On a consideration of the entire available record, it is apparent that there is
nothing in the evidence led by the two petitioners before the learned Presiding
Officer, Labour Court-IX, Karkardooma Court, Delhi in I.D. 243/11 (old), 392/13
(new) to indicate the existence of a relationship of the petitioners being
employees of the respondent no. 1 and the petitioners have admitted that they
have not placed any such document on record even before the learned Presiding
Officer, Labour Court-IX, Karkardooma Court, Delhi in I.D. 243/11 (old), 392/13
(new) to bring forth such relationship.
10.
No appointment letter, no written agreement, no joining registration, no
attendance register, no salary register, no leave record, no deposit of PF
contribution, no ESI contribution record has been produced by the petitioners.

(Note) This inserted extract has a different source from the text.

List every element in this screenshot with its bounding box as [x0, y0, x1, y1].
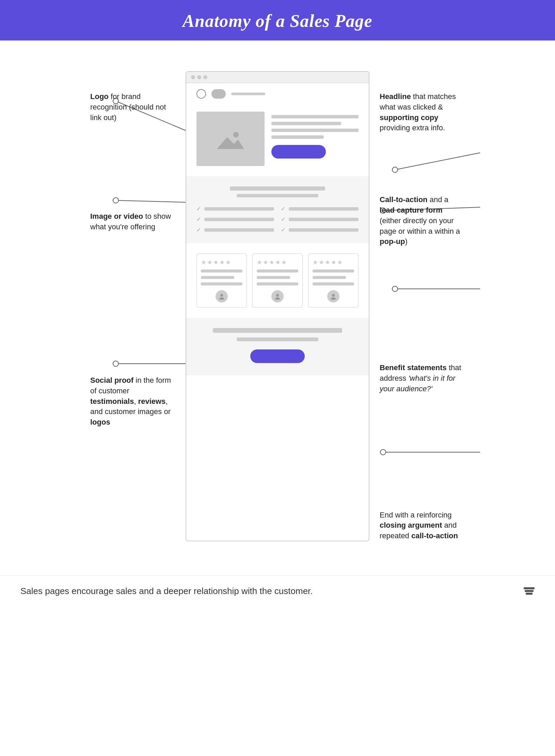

Even the co-workers, if any, have not been examined by the petitioners in the
instant case in support of their contentions that they were the employees of
the respondent no. 1.
11.
Reliance thus placed on behalf of the petitioners on the verdict of the Supreme
Court in the case of G.B. Pant University of Agriculture & Technology,
Pantnagar, Nainital Vs. State of U.P. And Others, (2000) 7 SCC 109 is thus
misplaced as the facts therein were not in pari materia with the facts of the
instant case.
12.
In the circumstances, it is held that there is no infirmity in the impugned
Award dated 30.06.2015 of the learned Presiding Officer, Labour Court-IX,
Karkardooma Court, Delhi in I.D. 243/11 (old), 392/13 (new), observing to the
effect that there exists no relationship of employer and employee between the
petitioners and respondent No.2, and that the petitioners are not entitled to
any relief.
13.
Thus, the petition is dismissed.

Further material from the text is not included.